--- Records for the exercise ---
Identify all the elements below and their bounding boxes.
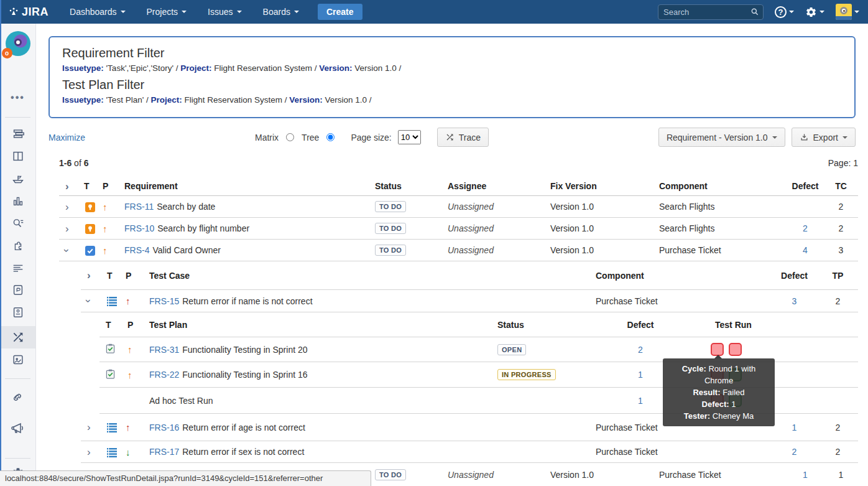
expand-icon[interactable]: › xyxy=(81,422,91,432)
defect-count-link[interactable]: 1 xyxy=(792,423,797,432)
expand-icon[interactable]: › xyxy=(81,447,91,457)
window-edge xyxy=(0,0,1,486)
search-input[interactable] xyxy=(658,4,764,20)
contacts-icon[interactable] xyxy=(11,306,25,319)
announcements-megaphone-icon[interactable] xyxy=(11,421,25,436)
col-tc: TC xyxy=(824,181,858,191)
tooltip-defect-label: Defect: xyxy=(702,400,729,409)
backlog-icon[interactable] xyxy=(11,127,25,141)
project-avatar[interactable]: o xyxy=(6,31,30,56)
assignee-value: Unassigned xyxy=(445,223,544,233)
priority-up-icon xyxy=(103,202,124,212)
board-icon[interactable] xyxy=(11,149,25,163)
expand-all-icon[interactable]: › xyxy=(59,181,69,192)
collapse-icon[interactable]: › xyxy=(83,299,94,303)
project-value: Flight Reservation System / xyxy=(185,95,287,105)
page-size-select[interactable]: 10 xyxy=(398,130,421,144)
defect-count-link[interactable]: 1 xyxy=(638,370,643,380)
test-case-header-row: › T P Test Case Component Defect TP xyxy=(81,261,858,290)
user-avatar xyxy=(836,4,852,20)
test-plan-header-row: T P Test Plan Status Defect Test Run xyxy=(99,312,858,337)
issue-key-link[interactable]: FRS-10 xyxy=(124,223,154,233)
scope-dropdown-button[interactable]: Requirement - Version 1.0 xyxy=(658,128,785,147)
defect-count-link[interactable]: 1 xyxy=(638,396,643,406)
priority-up-icon xyxy=(103,223,124,234)
requirement-row: › FRS-10Search by flight number TO DO Un… xyxy=(59,218,858,240)
trace-button[interactable]: Trace xyxy=(437,128,489,147)
issue-key-link[interactable]: FRS-4 xyxy=(124,245,149,255)
filter-panel: Requirement Filter Issuetype: 'Task','Ep… xyxy=(48,36,856,118)
export-dropdown-button[interactable]: Export xyxy=(792,128,856,147)
defect-count-link[interactable]: 1 xyxy=(803,470,808,480)
reports-chart-icon[interactable] xyxy=(11,194,25,208)
admin-menu[interactable] xyxy=(805,6,824,18)
test-plan-icon xyxy=(106,369,115,379)
issue-key-link[interactable]: FRS-15 xyxy=(149,296,179,306)
col-test-case: Test Case xyxy=(149,271,584,281)
nav-dashboards[interactable]: Dashboards xyxy=(70,7,126,17)
download-icon xyxy=(800,133,809,142)
col-defect: Defect xyxy=(616,320,665,330)
col-component: Component xyxy=(653,181,787,191)
tooltip-result-label: Result: xyxy=(693,388,720,397)
defect-count-link[interactable]: 2 xyxy=(803,223,808,233)
traceability-table: › T P Requirement Status Assignee Fix Ve… xyxy=(59,177,858,486)
tc-count: 2 xyxy=(824,223,858,233)
chevron-down-icon xyxy=(772,136,777,139)
more-icon[interactable]: ••• xyxy=(11,92,25,103)
media-image-icon[interactable] xyxy=(11,353,25,367)
nav-issues-label: Issues xyxy=(208,7,233,17)
issue-key-link[interactable]: FRS-31 xyxy=(149,345,179,355)
fix-version-value: Version 1.0 xyxy=(544,245,653,255)
issue-summary: Return error if name is not correct xyxy=(182,296,312,306)
version-value: Version 1.0 / xyxy=(354,63,401,73)
expand-icon[interactable]: › xyxy=(59,223,69,234)
tc-count: 3 xyxy=(824,245,858,255)
expand-icon[interactable]: › xyxy=(59,202,69,212)
links-icon[interactable] xyxy=(11,391,25,404)
col-type: T xyxy=(99,320,121,330)
tooltip-tester-value: Cheney Ma xyxy=(713,411,754,421)
test-case-icon xyxy=(107,423,117,432)
create-button[interactable]: Create xyxy=(318,4,362,20)
assignee-value: Unassigned xyxy=(445,202,544,212)
tooltip-cycle-label: Cycle: xyxy=(682,364,706,373)
expand-all-icon[interactable]: › xyxy=(81,270,91,281)
releases-ship-icon[interactable] xyxy=(11,172,25,185)
maximize-link[interactable]: Maximize xyxy=(48,133,85,143)
nav-boards-label: Boards xyxy=(263,7,290,17)
chevron-down-icon xyxy=(854,11,859,13)
issue-summary: Search by flight number xyxy=(157,223,249,233)
user-menu[interactable] xyxy=(836,4,859,20)
summary-lines-icon[interactable] xyxy=(11,261,25,275)
test-run-square[interactable] xyxy=(711,343,724,356)
issue-key-link[interactable]: FRS-16 xyxy=(149,423,179,432)
issue-key-link[interactable]: FRS-11 xyxy=(124,202,154,212)
search-icon[interactable] xyxy=(750,7,759,16)
col-type: T xyxy=(84,181,103,191)
defect-count-link[interactable]: 3 xyxy=(792,296,797,306)
nav-issues[interactable]: Issues xyxy=(208,7,241,17)
help-menu[interactable]: ? xyxy=(775,6,794,18)
defect-count-link[interactable]: 2 xyxy=(638,345,643,355)
nav-projects[interactable]: Projects xyxy=(147,7,187,17)
traceability-shuffle-icon[interactable] xyxy=(11,330,25,344)
tree-radio[interactable] xyxy=(326,133,335,141)
tooltip-cycle-value: Round 1 with Chrome xyxy=(704,364,755,385)
collapse-icon[interactable]: › xyxy=(62,248,72,252)
nav-boards[interactable]: Boards xyxy=(263,7,299,17)
issue-key-link[interactable]: FRS-17 xyxy=(149,447,179,457)
status-badge: TO DO xyxy=(375,245,406,256)
issues-search-icon[interactable] xyxy=(11,217,25,230)
defect-count-link[interactable]: 4 xyxy=(803,245,808,255)
matrix-radio[interactable] xyxy=(286,133,294,141)
test-run-square[interactable] xyxy=(729,343,742,356)
add-ons-puzzle-icon[interactable] xyxy=(11,239,25,253)
defect-count-link[interactable]: 2 xyxy=(792,447,797,457)
component-value: Purchase Ticket xyxy=(584,447,771,457)
col-defect: Defect xyxy=(771,271,818,281)
jira-logo[interactable]: JIRA xyxy=(9,6,48,19)
issue-summary: Return error if age is not correct xyxy=(182,423,305,432)
pages-icon[interactable] xyxy=(11,283,25,297)
issue-key-link[interactable]: FRS-22 xyxy=(149,370,179,380)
---
Problem: Out of the records above, pick each line that contains the string "traceability".

Task output:
traceability-table: › T P Requirement Status Assignee Fix Ve… xyxy=(59,177,858,486)
traceability-shuffle-icon[interactable] xyxy=(11,330,25,344)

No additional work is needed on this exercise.